Paul Rubenstein on the power of data to change workforce representation

Bonnie Elgie

HR professionals in the tech sector are talking about diversity and inclusion (D&I) in 2021. It’s essential that we move toward greater equity in the workplace, but how do you go from talking to implementing measurable change?

In terms of diversity this last year has shown us that it’s a social imperative. The Black Lives Matter marches reflect that the world expects equality and fairness. Employees want a workplace that is modern and inclusive. A recent Edelman research finding tells us that 60% of customers will boycott companies whose values don’t align with theirs.

Paul Rubenstein, Chief People Officer with Visier, explains how people analytics can provide powerful insights so you can start making data-driven decisions for your company and begin setting and reaching D&I targets.

So, what exactly is people analytics? Also referred to as HR analytics or workforce analytics, people analytics is all about the data your company has about people and how it’s used to answer important questions for your business.

“We live in the golden age of people data.”
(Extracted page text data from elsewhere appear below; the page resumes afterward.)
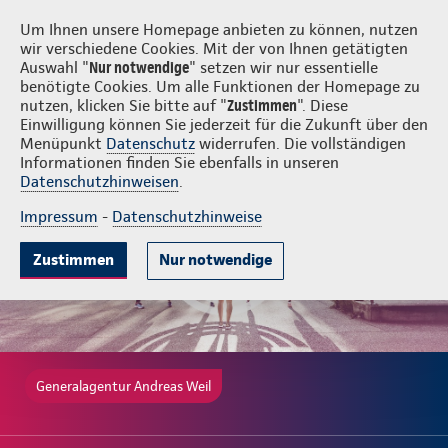
Login
Andreas Weil
Um Ihnen unsere Homepage anbieten zu können, nutzen
wir verschiedene Cookies. Mit der von Ihnen getätigten
Auswahl "
Nur notwendige
" setzen wir nur essentielle
benötigte Cookies. Um alle Funktionen der Homepage zu
nutzen, klicken Sie bitte auf "
Zustimmen
". Diese
Einwilligung können Sie jederzeit für die Zukunft über den
Gute Gründe
Tarife & Leistungen
Wissenswertes
Beratung & 
Menüpunkt
Datenschutz
widerrufen. Die vollständigen
Informationen finden Sie ebenfalls in unseren
Datenschutzhinweisen
.
Impressum
-
Datenschutzhinweise
Zustimmen
Nur notwendige
Generalagentur Andreas Weil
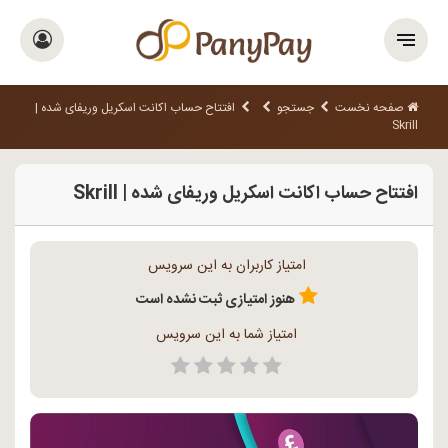
صفحه نخست
جستجو
افتتاح حساب اکانت اسکریل وریفای شده |
Skrill
افتتاح حساب اکانت اسکریل وریفای شده | Skrill
امتیاز کاربران به این سرویس
هنوز امتیازی ثبت نشده است
امتیاز شما به این سرویس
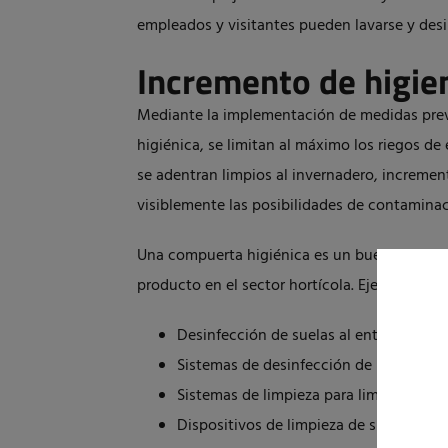
empleados y visitantes pueden lavarse y desin
Incremento de higien
Mediante la implementación de medidas prev
higiénica, se limitan al máximo los riegos de
se adentran limpios al invernadero, incremen
visiblemente las posibilidades de contaminac
Una compuerta higiénica es un buen ejemplo 
producto en el sector hortícola. Ejemplos adi
Desinfección de suelas al entrar y salir
Sistemas de desinfección de manos con
Sistemas de limpieza para limpiar a fo
Dispositivos de limpieza de suelos y de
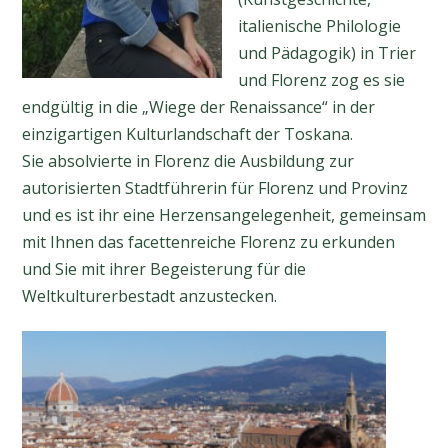
italienische Philologie
und Pädagogik) in Trier
und Florenz zog es sie
endgültig in die „Wiege der Renaissance“ in der
einzigartigen Kulturlandschaft der Toskana.
Sie absolvierte in Florenz die Ausbildung zur
autorisierten Stadtführerin für Florenz und Provinz
und es ist ihr eine Herzensangelegenheit, gemeinsam
mit Ihnen das facettenreiche Florenz zu erkunden
und Sie mit ihrer Begeisterung für die
Weltkulturerbestadt anzustecken.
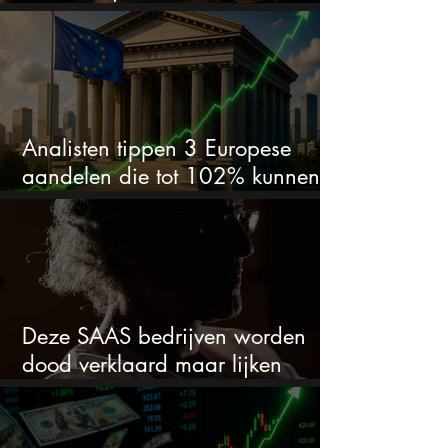
van 50% alles veranderen
Analisten tippen 3 Europese
aandelen die tot 102% kunnen
stijgen
Deze SAAS bedrijven worden
dood verklaard maar lijken
springlevend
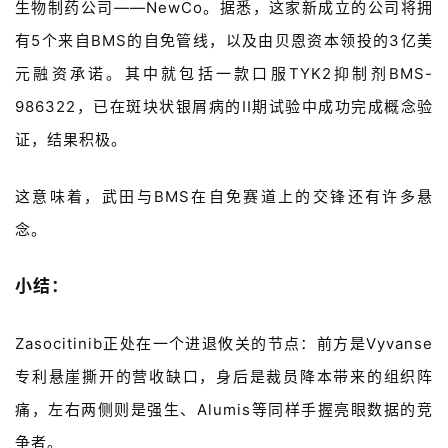
生物制药公司
——NewCo
。据悉，这家新成立的公司将拥
有
5
个来自
BMS
的自免管线，以及由贝恩资本领投的
3
亿美
元融资承诺。其中就包括一款口服
TYK2
抑制剂
BMS-
986322
，已在斑块状银屑病的
II
期试验中成功完成概念验
证，结果积极。
这意味着，武田与
BMS
在自免赛道上的交锋还有许多悬
念。
小结：
Zasocitinib
正处在一个进退攸关的节点：前方是
Vyvanse
专利悬崖撕开的营收缺口，身后是裁员降本带来的组织阵
痛，左右两侧则是强生、
Alumis
等同样手握亮眼数据的竞
争者。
Paul explains, “There are important patterns to be discovered within data and right now we are in a data renaissance.” He continues, “People analytics helps to find patterns across data so that you can make better decisions. It’s similar to what they do with data in marketing — if you live in A, earn B and drive C, you’re likely to also purchase X, Y and Z.”

Think about the rich digital footprint created this past year after everyone turned to Zoom for meetings during the pandemic. Paul points out that within your own organization you could see who’s meeting with whom, and as equally telling, who isn’t meeting and is stranded.
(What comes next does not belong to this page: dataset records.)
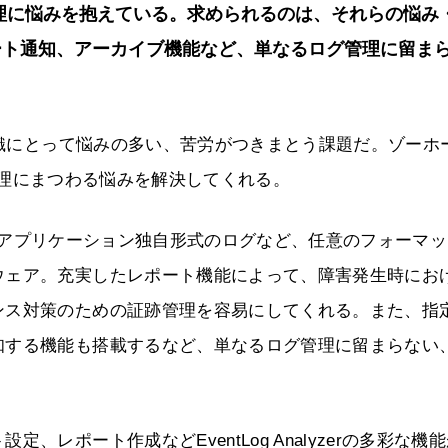
管理に悩みを抱えている。求められるのは、それらの悩み
ート通知、アーカイブ機能など、単なるログ管理に留ま
組織にとって悩みの多い、苦労がつきまとう課題だ。ゾーホ
なログ管理にまつわる悩みを解決してくれる。
Syslog、アプリケーション独自形式のログなど、任意のフォーマ
ウェア。充実したレポート機能によって、障害発生時にお
ンス対策のための証跡管理を容易にしてくれる。また、指
知する機能も搭載するなど、単なるログ管理に留まらない
レポート作成などEventLog Analyzerの多彩な機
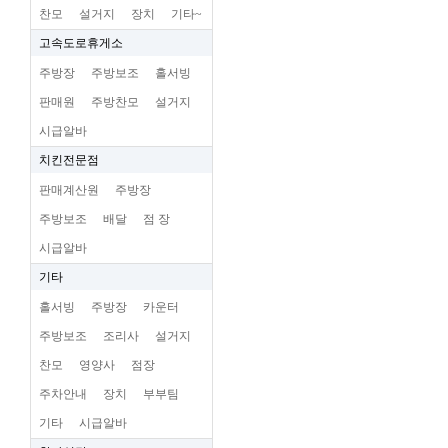
찬모
설거지
장치
기타~
고속도로휴게소
주방장
주방보조
홀서빙
판매원
주방찬모
설거지
시급알바
치킨전문점
판매계산원
주방장
주방보조
배달
점 장
시급알바
기타
홀서빙
주방장
카운터
주방보조
조리사
설거지
찬모
영양사
점장
주차안내
장치
부부팀
기타
시급알바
Rubenstein says, “For an organization, this meeting information has profound implications for analyzing inclusion data,” and goes on to suggest that we all start looking critically at our networks, adding that the power to curate a meeting is huge. Who do you include, or not include in a meeting? After all, collaboration among individuals with diverse points of view brings greater possibilities and innovations in tech.

People analysis can also help HR teams understand the employee experience better than ever before. Remember the outmoded practice of a once yearly employee survey and the months it took to analyze the data? Technology now allows for us to continuously listen to employees. Engagement can truly become part of the workflow.

When it comes to engagement data, what we measure, how we measure it and the frequency in which we measure has greatly improved with technology. Smart employers are going beyond sending general engagment and capturing the impact of critical moment. For example, was the employee coming out of orientation, a big meeting, or did they just get a bonus? All of these events influence employee sentiment and can provide rich insights.

With employees working remotely, it’s much harder to understand how they are doing and to manage the employee experience. How can we use people analytics to replicate those moments of casual connection that create culture–those happenstance interactions at the foosball table that create tech innovation? And, if we can create those wonderful moments, how can we start to measure if they’re working to engage people? That’s the real power of people analytics.

One of the biggest benefits of people analytics is the pursuit of diversity, equity and inclusion in the workplace. Organizations are using it to give everyone an objective lens on gaps in workforce representation. Being transparent with analytics holds everyone accountable for change. Data alone won’t solve all the problems – here are some things you can do in tandem:

  1. Core values: The first and most important step is to ensure the leadership team identifies its values and principles on the topic of diversity and inclusion. It must become part of the corporate culture.
  2. Share data: It’s then time to reinforce that it is everyone’s responsibility to create a more diverse and inclusive workplace. What if in that moment of selecting a new hire, the decision maker is presented with analytics that support the larger strategy and the choice is suddenly connected to a bigger goal that’s supported by the unarguable data. There is also no excuse for not doing a pay-equity study. It’s easier than you think and is an essential part of trust and fairness.
  3. Be authentic: When you diversify your workforce it has to be authentic and corporate culture must align with it. At Paul’s company, Visier, there is something called the community pledge that sets out expectations for behaviours. Many ingrained “norms” make it necessary to provide education about the benefits of diversity in the workplace. As leaders, we have a responsibility to set the tone and develop our people.

Paul finishes with these words of encouragement, “Many parts of the diversity discussion are uncomfortable, but get in there and don’t be afraid to make mistakes. Start using data today to make the change needed to attain workforce representation tomorrow.”